◆ **ASSIGNED TASK**: For the data below, tally how many lines contain "page" and answer only with that tally.

◆ **Dataset records**:

* * * * * * * * *

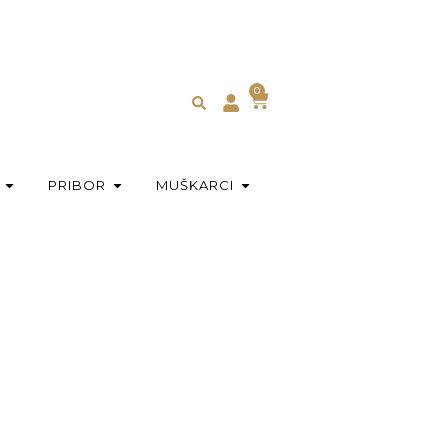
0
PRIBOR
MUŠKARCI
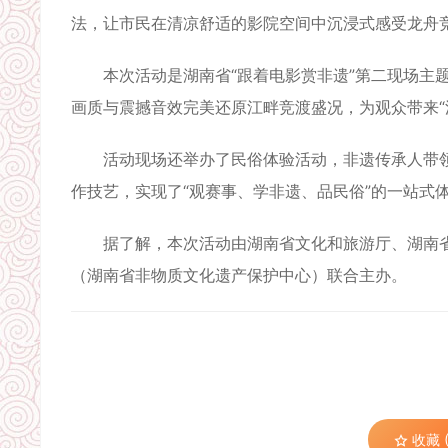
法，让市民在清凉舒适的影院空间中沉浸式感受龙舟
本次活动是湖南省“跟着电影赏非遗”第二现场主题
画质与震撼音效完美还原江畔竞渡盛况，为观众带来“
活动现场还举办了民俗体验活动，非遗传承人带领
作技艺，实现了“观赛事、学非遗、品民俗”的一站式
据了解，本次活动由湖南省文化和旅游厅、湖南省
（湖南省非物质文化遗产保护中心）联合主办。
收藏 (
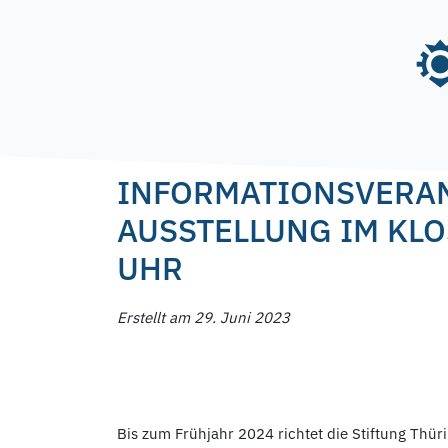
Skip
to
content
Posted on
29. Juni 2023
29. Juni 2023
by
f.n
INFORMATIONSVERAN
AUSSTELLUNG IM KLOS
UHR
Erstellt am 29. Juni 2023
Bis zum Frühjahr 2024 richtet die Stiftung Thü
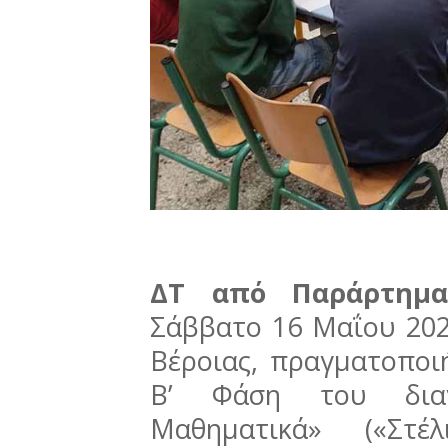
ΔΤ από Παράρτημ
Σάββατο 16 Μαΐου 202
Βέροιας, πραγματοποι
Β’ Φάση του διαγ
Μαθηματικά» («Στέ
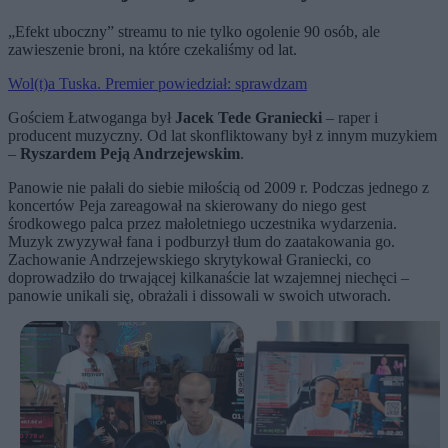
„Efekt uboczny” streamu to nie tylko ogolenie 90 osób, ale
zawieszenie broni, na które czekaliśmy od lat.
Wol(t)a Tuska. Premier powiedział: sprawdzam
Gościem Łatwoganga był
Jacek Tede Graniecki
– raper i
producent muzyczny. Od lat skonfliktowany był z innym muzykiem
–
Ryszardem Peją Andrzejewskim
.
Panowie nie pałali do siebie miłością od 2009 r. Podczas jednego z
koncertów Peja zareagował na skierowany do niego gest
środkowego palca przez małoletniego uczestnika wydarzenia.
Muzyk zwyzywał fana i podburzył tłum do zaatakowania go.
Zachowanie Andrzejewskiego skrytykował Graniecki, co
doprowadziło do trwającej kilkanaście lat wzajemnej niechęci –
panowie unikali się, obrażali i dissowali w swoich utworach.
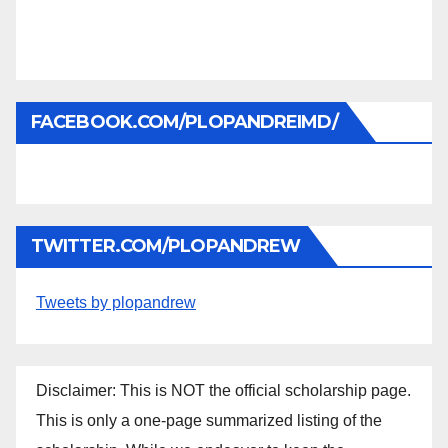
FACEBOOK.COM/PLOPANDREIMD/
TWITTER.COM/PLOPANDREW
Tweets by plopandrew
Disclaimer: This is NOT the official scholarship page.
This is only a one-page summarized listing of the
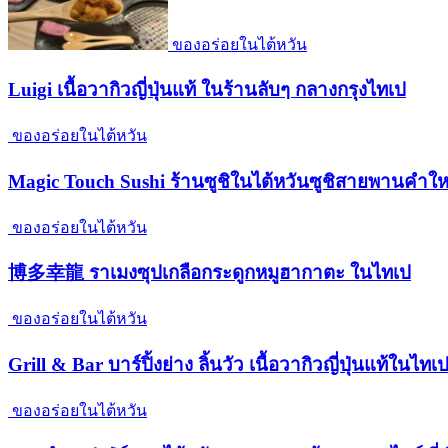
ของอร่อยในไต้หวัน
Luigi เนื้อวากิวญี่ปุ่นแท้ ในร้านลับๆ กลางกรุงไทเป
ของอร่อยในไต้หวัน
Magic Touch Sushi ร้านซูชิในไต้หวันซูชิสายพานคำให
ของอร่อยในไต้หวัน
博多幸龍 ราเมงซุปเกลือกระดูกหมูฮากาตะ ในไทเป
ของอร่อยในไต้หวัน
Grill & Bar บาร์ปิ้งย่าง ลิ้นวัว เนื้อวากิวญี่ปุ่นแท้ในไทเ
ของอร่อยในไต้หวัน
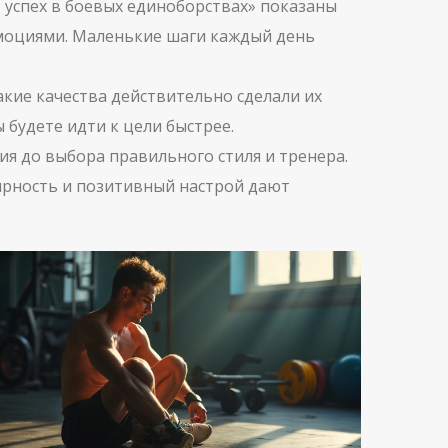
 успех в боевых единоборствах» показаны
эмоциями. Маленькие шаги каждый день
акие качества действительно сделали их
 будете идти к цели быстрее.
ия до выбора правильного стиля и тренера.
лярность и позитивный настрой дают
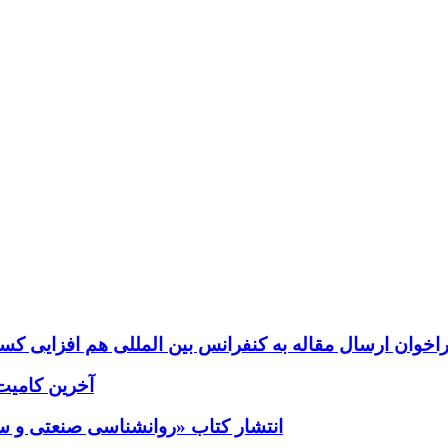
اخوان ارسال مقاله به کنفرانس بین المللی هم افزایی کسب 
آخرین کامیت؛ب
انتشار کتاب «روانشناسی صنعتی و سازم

* * * * * * * * *

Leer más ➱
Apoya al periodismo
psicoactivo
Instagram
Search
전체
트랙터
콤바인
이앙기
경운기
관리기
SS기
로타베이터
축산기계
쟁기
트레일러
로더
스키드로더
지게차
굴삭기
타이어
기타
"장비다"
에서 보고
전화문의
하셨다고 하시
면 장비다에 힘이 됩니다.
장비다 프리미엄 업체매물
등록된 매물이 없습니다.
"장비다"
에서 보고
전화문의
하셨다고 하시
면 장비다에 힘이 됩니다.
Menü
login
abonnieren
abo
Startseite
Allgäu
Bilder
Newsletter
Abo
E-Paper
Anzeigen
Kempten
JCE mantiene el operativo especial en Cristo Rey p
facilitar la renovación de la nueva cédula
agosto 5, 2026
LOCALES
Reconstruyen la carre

* * * * * * * * *

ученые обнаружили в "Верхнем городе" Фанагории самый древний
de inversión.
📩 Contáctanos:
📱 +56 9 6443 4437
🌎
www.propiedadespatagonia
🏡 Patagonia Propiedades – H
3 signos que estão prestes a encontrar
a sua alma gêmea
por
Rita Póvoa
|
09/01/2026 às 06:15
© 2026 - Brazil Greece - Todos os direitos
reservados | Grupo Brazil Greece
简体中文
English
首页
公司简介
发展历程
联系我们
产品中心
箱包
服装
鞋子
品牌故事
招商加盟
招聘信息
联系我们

* * * * * * * * *

◆ **EXERCISE ANSWER**: 2